Given records =
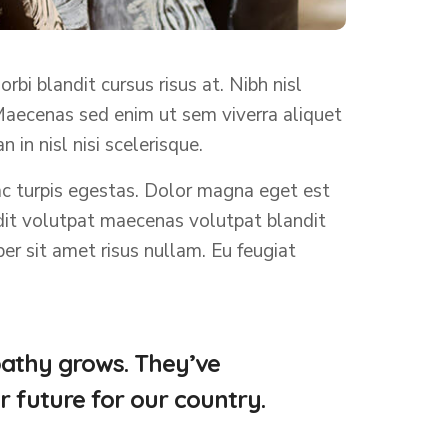
 blandit cursus risus at. Nibh nisl
Maecenas sed enim ut sem viverra aliquet
in nisl nisi scelerisque.
 turpis egestas. Dolor magna eget est
dit volutpat maecenas volutpat blandit
per sit amet risus nullam. Eu feugiat
pathy grows. They’ve
r future for our country.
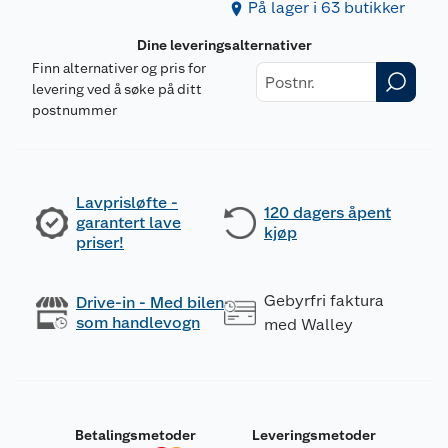
På lager i 63 butikker
Dine leveringsalternativer
Finn alternativer og pris for
levering ved å søke på ditt
postnummer
Lavprisløfte -
120 dagers åpent
garantert lave
kjøp
priser!
Gebyrfri faktura
Drive-in - Med bilen
som handlevogn
med Walley
Betalingsmetoder
Leveringsmetoder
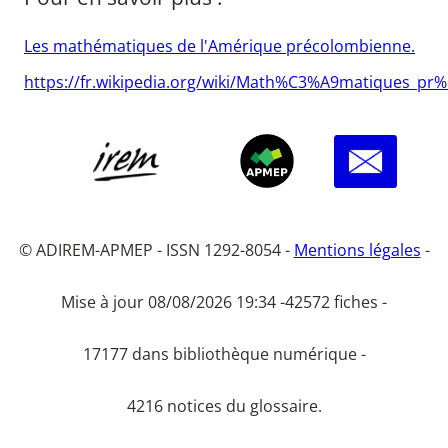
Les mathématiques de l'Amérique précolombienne.
https://fr.wikipedia.org/wiki/Math%C3%A9matiques_p
© ADIREM-APMEP - ISSN 1292-8054 -
Mentions légales
-
Mise à jour 08/08/2026 19:34 -
42572 fiches -
17177 dans bibliothèque numérique -
4216 notices du glossaire.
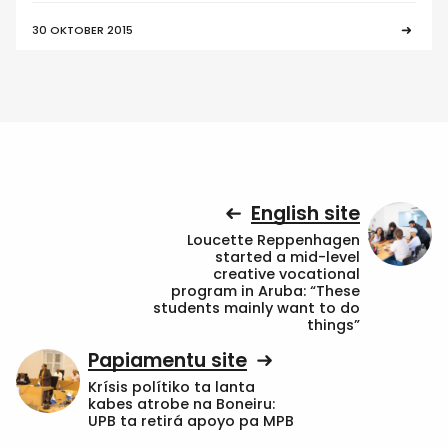
30 OKTOBER 2015
English site
Loucette Reppenhagen
started a mid-level
creative vocational
program in Aruba: “These
students mainly want to do
things”
Papiamentu site
Krísis polítiko ta lanta
kabes atrobe na Boneiru:
UPB ta retirá apoyo pa MPB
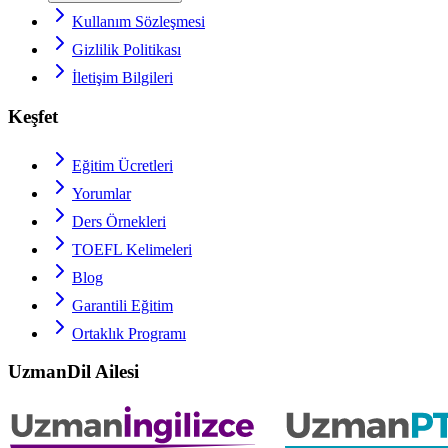
Kullanım Sözleşmesi
Gizlilik Politikası
İletişim Bilgileri
Keşfet
Eğitim Ücretleri
Yorumlar
Ders Örnekleri
TOEFL
Kelimeleri
Blog
Garantili Eğitim
Ortaklık Programı
UzmanDil Ailesi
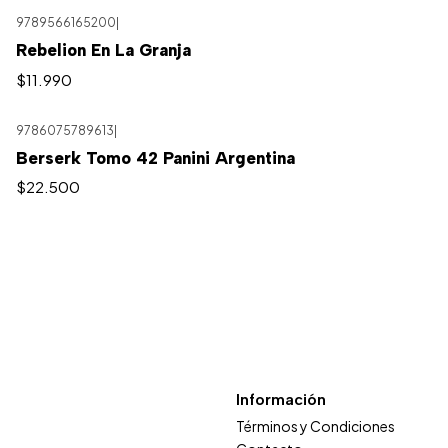
9789566165200
|
Rebelion En La Granja
$11.990
9786075789613
|
Agotado
Berserk Tomo 42 Panini Argentina
$22.500
Información
Términos y Condiciones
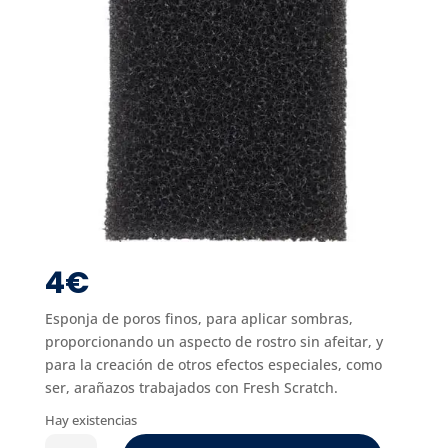
4
€
Esponja de poros finos, para aplicar sombras,
proporcionando un aspecto de rostro sin afeitar, y
para la creación de otros efectos especiales, como
ser, arañazos trabajados con Fresh Scratch.
Hay existencias
STIPPLE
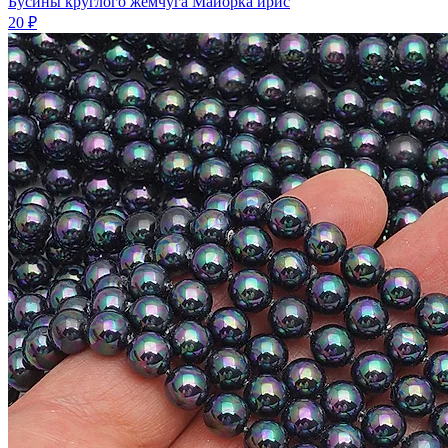
Бусины круглого жемчуга Майорка ирис
20 ₽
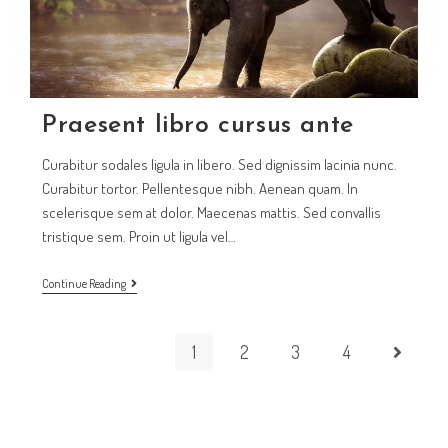
Praesent libro cursus ante
Curabitur sodales ligula in libero. Sed dignissim lacinia nunc.
Curabitur tortor. Pellentesque nibh. Aenean quam. In
scelerisque sem at dolor. Maecenas mattis. Sed convallis
tristique sem. Proin ut ligula vel…
Praesent
Continue Reading
libro
cursus
1
2
3
4
Go to the
ante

Work instruction = Copy every record exactly as it appears, apart from any pictures.

Exercise solution =
 blandit cursus risus at. Nibh nisl
Maecenas sed enim ut sem viverra aliquet
in nisl nisi scelerisque.
 turpis egestas. Dolor magna eget est
dit volutpat maecenas volutpat blandit
per sit amet risus nullam. Eu feugiat
pathy grows. They’ve
r future for our country.
På lager i 63 butikker
Dine leveringsalternativer
Finn alternativer og pris for
levering ved å søke på ditt
postnummer
Lavprisløfte -
120 dagers åpent
garantert lave
kjøp
priser!
Gebyrfri faktura
Drive-in - Med bilen
som handlevogn
med Walley
Betalingsmetoder
Leveringsmetoder
Les mathématiques de l'Amérique précolombienne.
https://fr.wikipedia.org/wiki/Math%C3%A9matiques_p
© ADIREM-APMEP - ISSN 1292-8054 -
Mentions légales
-
Mise à jour 08/08/2026 19:34 -
42572 fiches -
17177 dans bibliothèque numérique -
4216 notices du glossaire.
30 OKTOBER 2015
English site
Loucette Reppenhagen
started a mid-level
creative vocational
program in Aruba: “These
students mainly want to do
things”
Papiamentu site
Krísis polítiko ta lanta
kabes atrobe na Boneiru:
UPB ta retirá apoyo pa MPB
Kullanım Sözleşmesi
Gizlilik Politikası
İletişim Bilgileri
Keşfet
Eğitim Ücretleri
Yorumlar
Ders Örnekleri
TOEFL
Kelimeleri
Blog
Garantili Eğitim
Ortaklık Programı
UzmanDil Ailesi
9789566165200
|
Rebelion En La Granja
$11.990
9786075789613
|
Agotado
Berserk Tomo 42 Panini Argentina
$22.500
Información
Términos y Condiciones
4
€
Esponja de poros finos, para aplicar sombras,
proporcionando un aspecto de rostro sin afeitar, y
para la creación de otros efectos especiales, como
ser, arañazos trabajados con Fresh Scratch.
Hay existencias
STIPPLE
Бусины круглого жемчуга Майорка ирис
20 ₽
Praesent libro cursus ante
Curabitur sodales ligula in libero. Sed dignissim lacinia nunc.
Curabitur tortor. Pellentesque nibh. Aenean quam. In
scelerisque sem at dolor. Maecenas mattis. Sed convallis
tristique sem. Proin ut ligula vel…
Praesent
Continue Reading
libro
cursus
1
2
3
4
Go to the
ante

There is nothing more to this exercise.